Most people would compartmentalize with user profiles in these situations:
- Having a separate profile with Sandboxed Google Play Services to run apps requiring it or to separate two apps known to do IPC with one another.
- Managing separate online identities or multiple accounts in the same app that only allow one at a time.
- Having a profile for handling sensitive data or work (like a profile just to manage a Cryptocurrency wallet or a profile just for Tor-only)
- Additional antiforensics measures and resistance against attackers with proximity of an AFU device by being able to purge encryption keys of other users on device by ending their session.

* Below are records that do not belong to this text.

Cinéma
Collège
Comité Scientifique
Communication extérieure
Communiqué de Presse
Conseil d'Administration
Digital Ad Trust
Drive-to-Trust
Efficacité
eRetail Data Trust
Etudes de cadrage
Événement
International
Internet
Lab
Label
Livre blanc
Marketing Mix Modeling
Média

You'll find making separate profiles for apps for no reason to not be necessary due to the nature of sandboxing, but if you'd need the app to go through a different VPN than your current then this is one example of a way a profile is beneficial. If you make your setup unnecessarily complicated you'll find that you might not enjoy using the OS as much as you could be. Have a threat model in mind and consider how necessary your options are.
A lot of people will just do normal apps and google apps as profiles, but this can vary. I have those but also a profile just for Tor. I also keep the Owner profile completely empty (except for VPN) and do everything in another. This comes with a UX cost for some people if you have auto-reboot or need to change options only the Primary let's you do. That being said, some just don't use them...
As for the 2FA, some apps don't let you import/export them. If this is the case, turn off the 2FA on those accounts and add them again on a new app. Aegis is a great 2FA app that also lets you export them.